> **What you need to do**:
The line bearing "[Poor translation] (73, 2047)", together with all lines after it to the end of the material, should be repeated exactly; leave out everything else.

> **Data listing**:

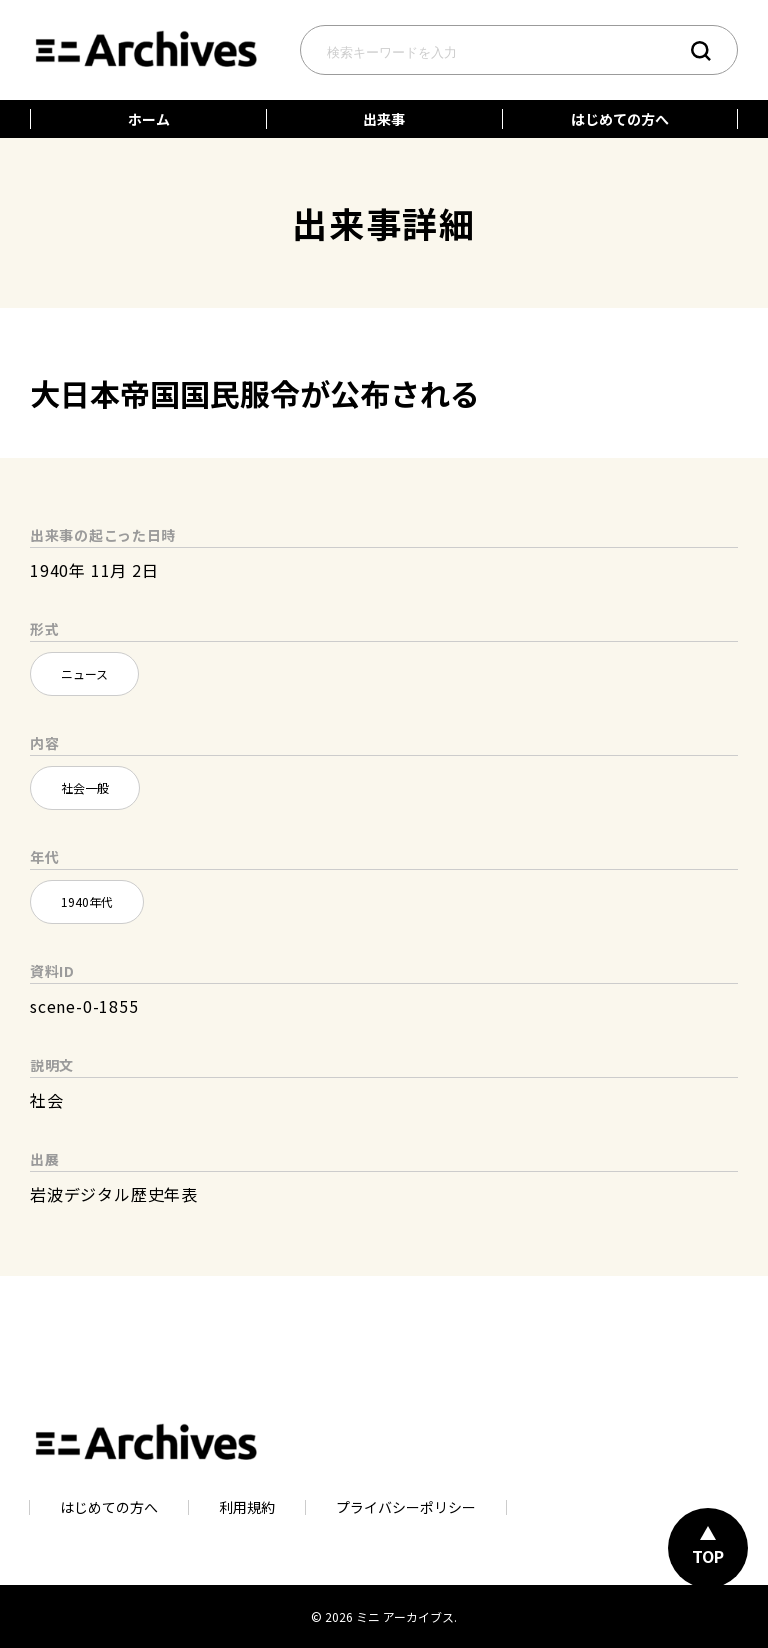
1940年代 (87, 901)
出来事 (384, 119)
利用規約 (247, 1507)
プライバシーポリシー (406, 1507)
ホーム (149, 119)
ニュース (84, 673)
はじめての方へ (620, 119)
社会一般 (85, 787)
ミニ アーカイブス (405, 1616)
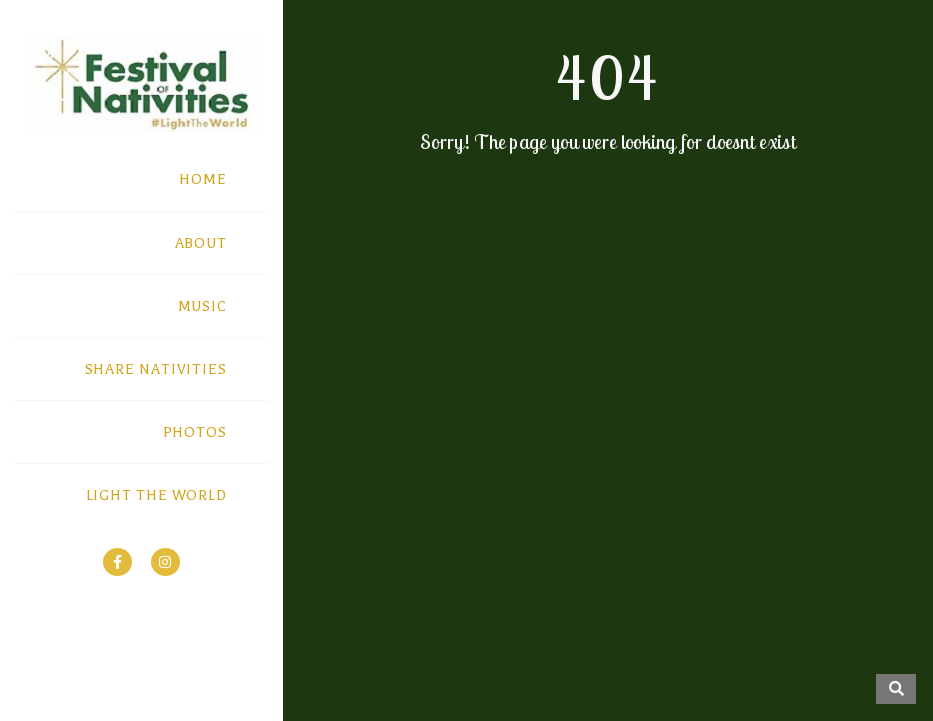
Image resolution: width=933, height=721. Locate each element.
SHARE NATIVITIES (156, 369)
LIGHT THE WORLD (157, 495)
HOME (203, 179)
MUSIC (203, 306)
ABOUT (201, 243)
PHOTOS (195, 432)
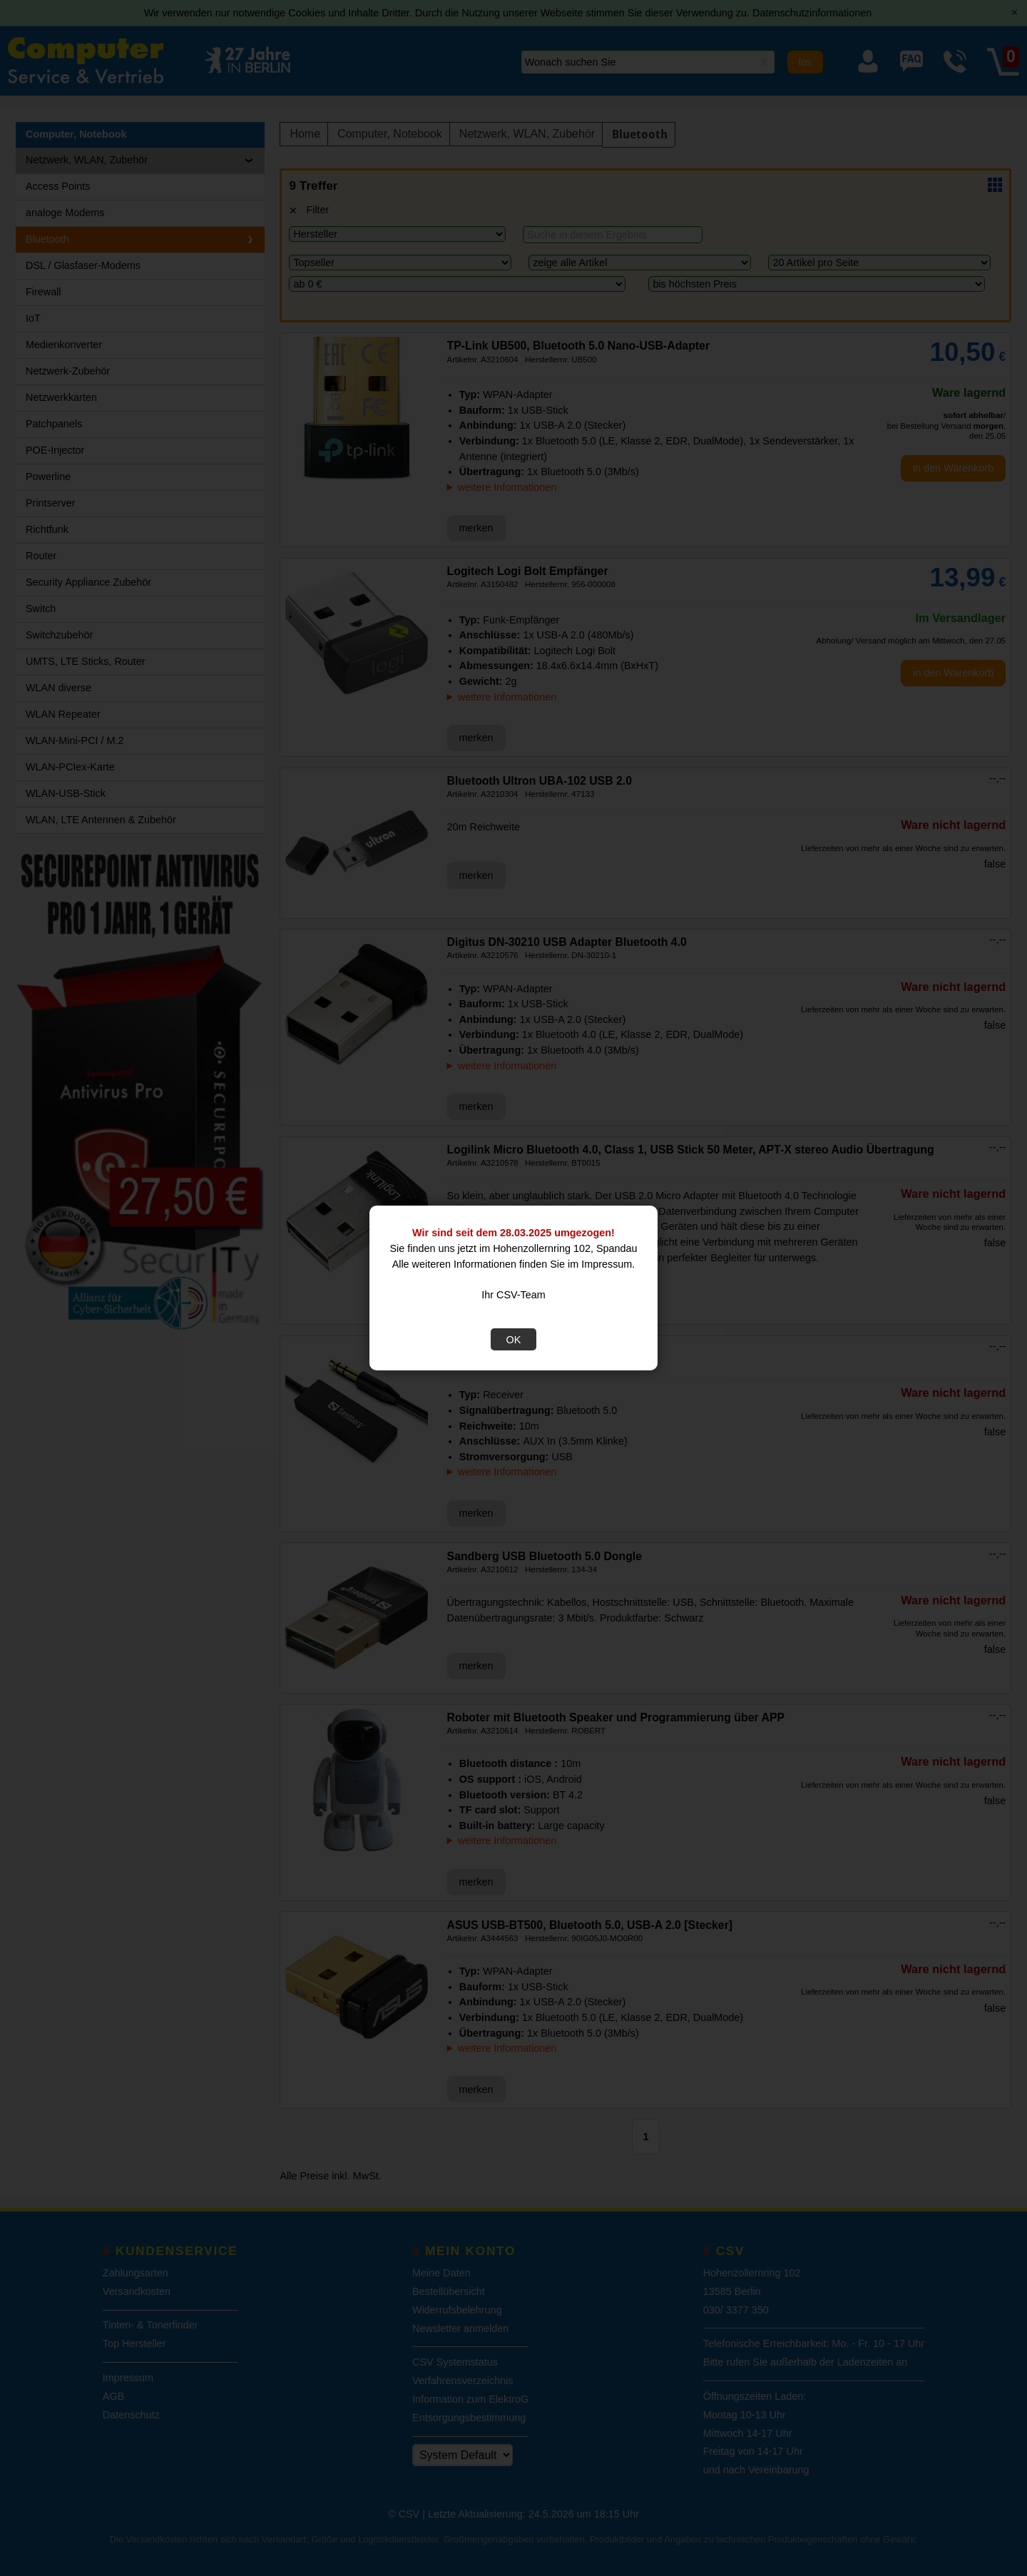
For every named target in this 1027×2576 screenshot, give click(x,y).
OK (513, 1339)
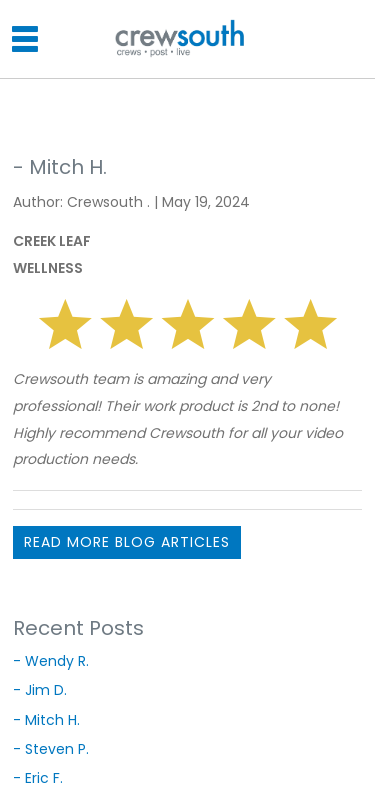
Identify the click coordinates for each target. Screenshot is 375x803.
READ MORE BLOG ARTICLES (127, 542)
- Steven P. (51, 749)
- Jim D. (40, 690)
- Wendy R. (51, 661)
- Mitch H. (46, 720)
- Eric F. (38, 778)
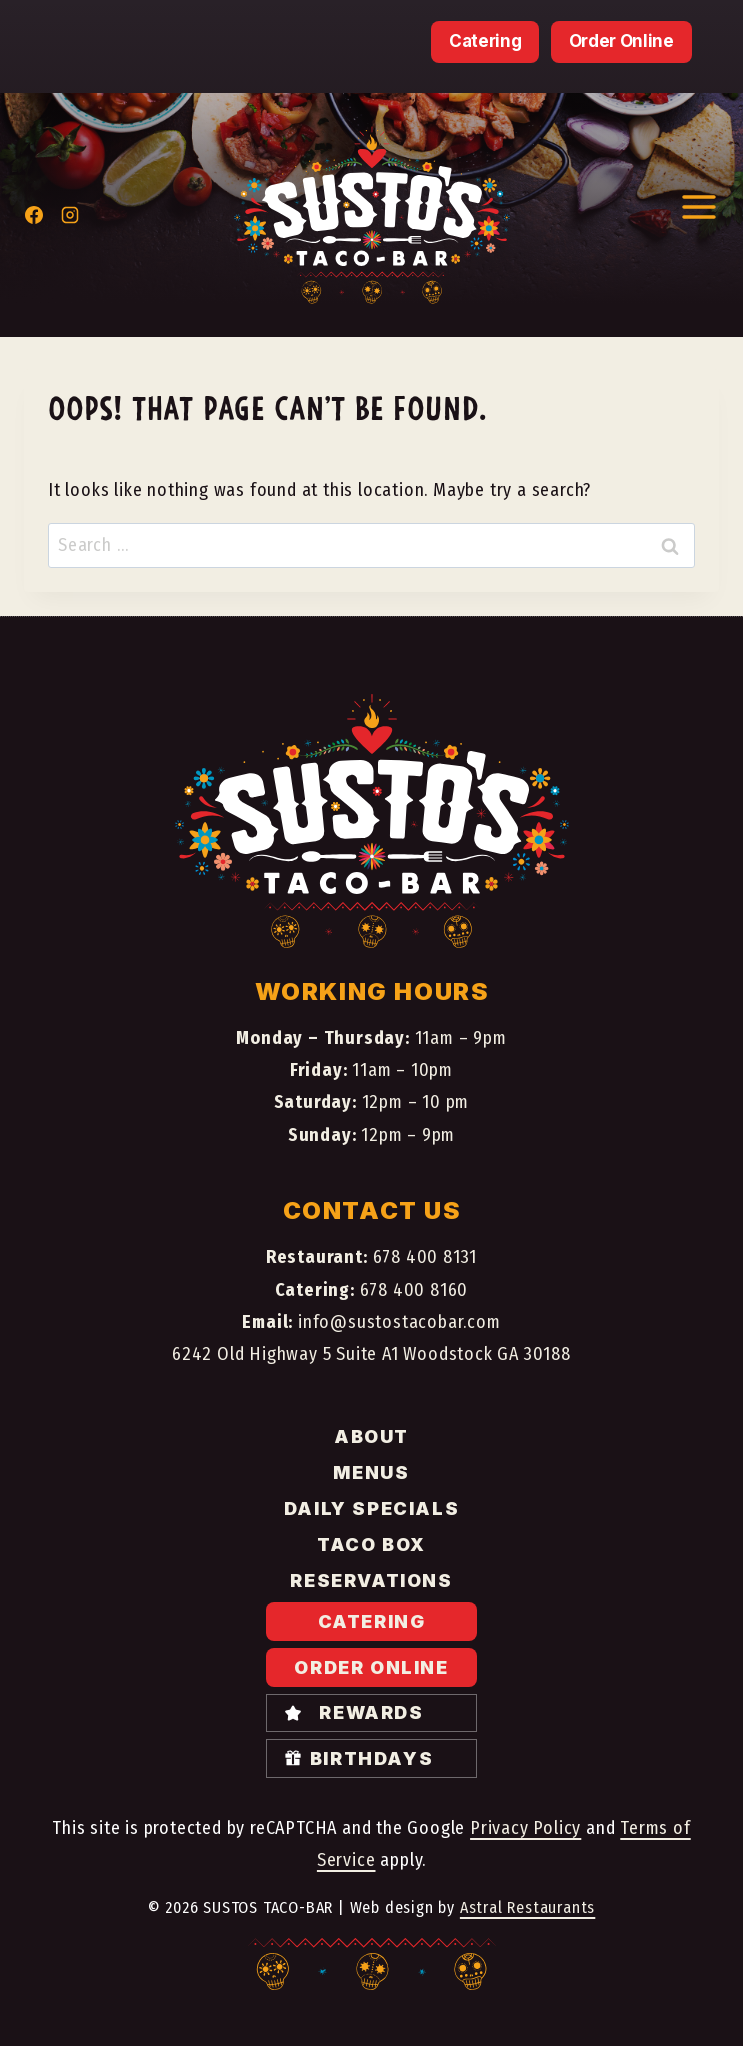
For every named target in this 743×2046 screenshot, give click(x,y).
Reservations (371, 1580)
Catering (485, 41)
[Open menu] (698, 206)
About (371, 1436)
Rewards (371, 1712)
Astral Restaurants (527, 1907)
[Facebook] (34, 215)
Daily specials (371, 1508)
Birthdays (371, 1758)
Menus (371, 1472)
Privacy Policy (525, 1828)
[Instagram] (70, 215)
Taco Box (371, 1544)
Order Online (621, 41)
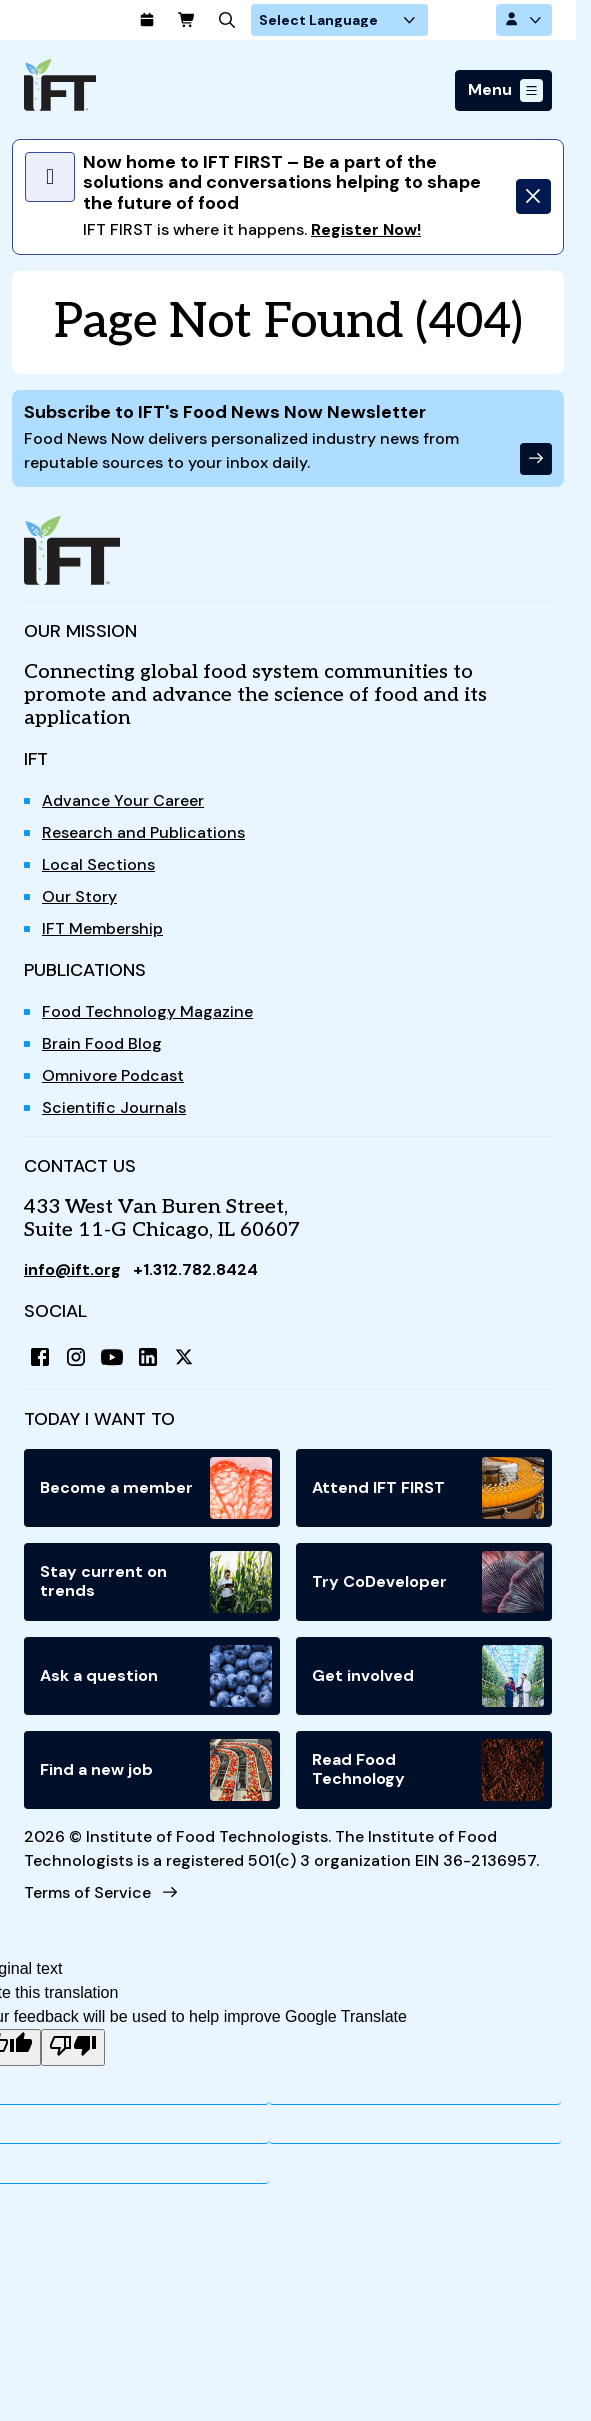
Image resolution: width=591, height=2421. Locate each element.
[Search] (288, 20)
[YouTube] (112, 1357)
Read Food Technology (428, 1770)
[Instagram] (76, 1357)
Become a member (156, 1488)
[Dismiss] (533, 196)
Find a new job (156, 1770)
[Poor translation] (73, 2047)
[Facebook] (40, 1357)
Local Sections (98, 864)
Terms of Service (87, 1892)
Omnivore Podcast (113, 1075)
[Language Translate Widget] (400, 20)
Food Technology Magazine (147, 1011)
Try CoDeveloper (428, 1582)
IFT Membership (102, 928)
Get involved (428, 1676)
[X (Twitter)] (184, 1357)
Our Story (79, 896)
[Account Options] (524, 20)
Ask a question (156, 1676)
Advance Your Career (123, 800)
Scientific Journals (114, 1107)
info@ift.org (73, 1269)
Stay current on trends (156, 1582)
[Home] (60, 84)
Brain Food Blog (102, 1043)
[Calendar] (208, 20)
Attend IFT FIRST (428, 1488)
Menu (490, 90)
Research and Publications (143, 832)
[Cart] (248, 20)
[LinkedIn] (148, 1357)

> **Answer to the exercise**:
[Poor translation] (73, 2047)
[Facebook] (40, 1357)
Local Sections (98, 864)
Terms of Service (87, 1892)
Omnivore Podcast (113, 1075)
[Language Translate Widget] (400, 20)
Food Technology Magazine (147, 1011)
Try CoDeveloper (428, 1582)
IFT Membership (102, 928)
Get involved (428, 1676)
[X (Twitter)] (184, 1357)
Our Story (79, 896)
[Account Options] (524, 20)
Ask a question (156, 1676)
Advance Your Career (123, 800)
Scientific Journals (114, 1107)
info@ift.org (73, 1269)
Stay current on trends (156, 1582)
[Home] (60, 84)
Brain Food Blog (102, 1043)
[Calendar] (208, 20)
Attend IFT FIRST (428, 1488)
Menu (490, 90)
Research and Publications (143, 832)
[Cart] (248, 20)
[LinkedIn] (148, 1357)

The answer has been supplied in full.